Он торговал цветами в переходе. Перекладывал жухленький, видавший виды последний букетик из одной мозолистой руки в другую. Нелепо улыбался жëлтыми зубами каждой паре, пытаясь ненавязчиво всучить цветы уже за даром. Переминался с ноги на ногу, прятал подслеповатый глаз за отросшей неряшливой чëлкой. И, когда вечерний густой поток людей заметно редел, удручëнный, шëл на последнюю электричку. Такую же старую по виду, как и он.
А в этот свежий июньский вечер там стояла она. Докуривала сигарету и, туша еë о каблук, брезгливо отряхивала руки. Всë здесь, по сравнению с ней, вызывало брезгливость и отвращало. Он — в особенности.
Этот жалкий, увядший букет как-то сам оказался в еë длинных пальцах. По сравнению с белым точëным лицом, он больше походил на неудавшийся гербарий.
— Хризантемы... — Хрипло протянула она, — мои любимые.
В голубых, кристально чистых глазах мелькнуло что-то меланхоличное.
Стояли втроëм: он, она и электричка. Железные двери последнего вагона щëлкнули, со скрежетом замкнулись, и поезд умчался домой.
А они остались. Он потратил последние деньги на лучший отель, она впервые отдала свою душу.
Лето текло незаметно. Душило жарой, усыпляло цветением маков, расслабляло в блаженной неге. Он тоже целовал ей ноги и слëзно молил о чем-то возвышенном... Только букеты были гораздо беднее.
И она не смеялась. Задумчиво глядела в окно, сведя брови и поджав губы. Вздыхала и гладила его по волосам. А когда он, вдоволь исповедовавшись, уходил, безжизненно падала на софу и не двигалась остаток дня.
Августовскую неделю она никого к себе не пускала. После двухмесячного забвения снова появилась в лучших ресторанах в шикарных платьях с откровенным вырезом, всë так же громко смеялась и кокетничала. Но домой возвращалась одна, пошатывая маленькой фигуркой от крепкого алкоголя.

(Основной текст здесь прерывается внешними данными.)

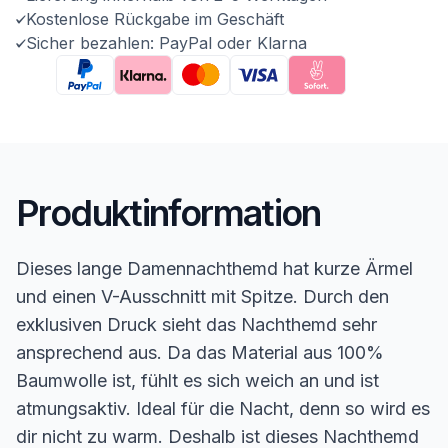
Kostenlose Rückgabe im Geschäft
Sicher bezahlen: PayPal oder Klarna
Produktinformation
Dieses lange Damennachthemd hat kurze Ärmel
und einen V-Ausschnitt mit Spitze. Durch den
exklusiven Druck sieht das Nachthemd sehr
ansprechend aus. Da das Material aus 100%
Baumwolle ist, fühlt es sich weich an und ist
atmungsaktiv. Ideal für die Nacht, denn so wird es
dir nicht zu warm. Deshalb ist dieses Nachthemd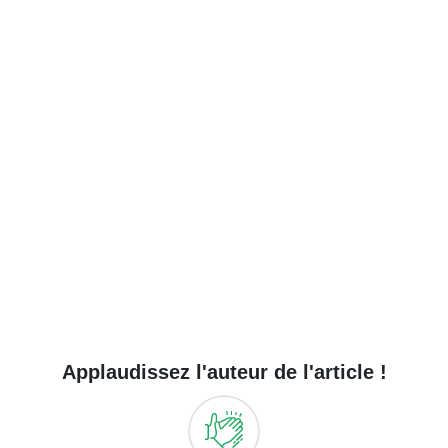
Applaudissez l'auteur de l'article !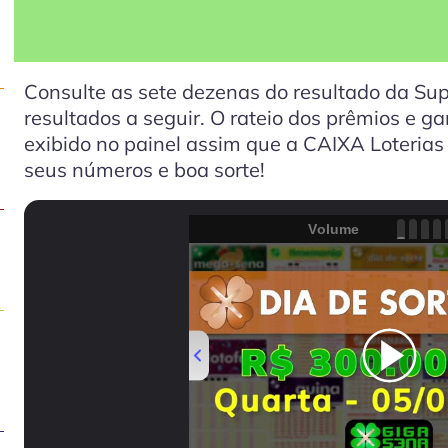
Consulte as sete dezenas do resultado da Sup
resultados a seguir. O rateio dos prêmios e 
exibido no painel assim que a CAIXA Loterias d
seus números e boa sorte!
Volume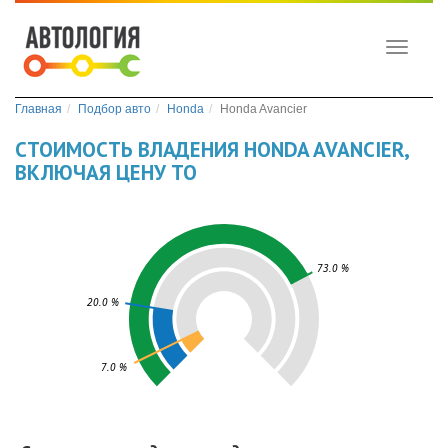
Toggle
navigati
Главная
Подбор авто
Honda
Honda Avancier
СТОИМОСТЬ ВЛАДЕНИЯ HONDA AVANCIER,
ВКЛЮЧАЯ ЦЕНУ ТО
73.0 %
20.0 %
7.0 %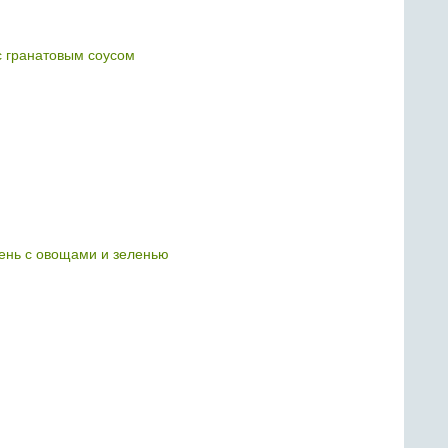
с гранатовым соусом
ень с овощами и зеленью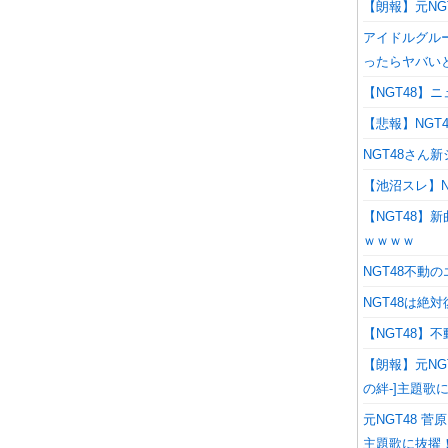
【朗報】元NG
アイドルグル
ったらヤバい
【NGT48】
【悲報】NGT
NGT48さん新
【池沼スレ】N
【NGT48】
ｗｗｗｗ
NGT48不動
NGT48は絶
【NGT48】
【朗報】元NG
の絆-]主題歌
元NGT48 
主題歌に抜擢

Глаза еë стали отражать какую-то тайну, которую нельзя было доверить никому, и которую душа проживала самостоятельно. Однажды эти тоскливые глаза среди толпы людей совершенно случайно встретились с теми подслеповатыми, но такими добрыми, что своею наивностью вынуждали купить букет хотя бы из жалости. Тогда она моргнула и — заплакала.
На следующий день перед дверью появился скромный цветок, но такой живой и душистый, который никто ей никогда не приносил. Привязанная записка кротко гласила: «для моей хризантемы».
Теперь она стала пудрить своё вощинное лицо всë больше и дольше, будто пыталась скрыть навечно застывшее отчаяние. Уже не смеялась, но по кабакам всë-таки ходила: как будто те две стороны, которые она открыла в себе за это лето, перемешались в ней. Она кружилась, пила, курила, рыдала, и из петли еë сняли девятнадцатого августа.
Она любила хризантемы. А он любил еë.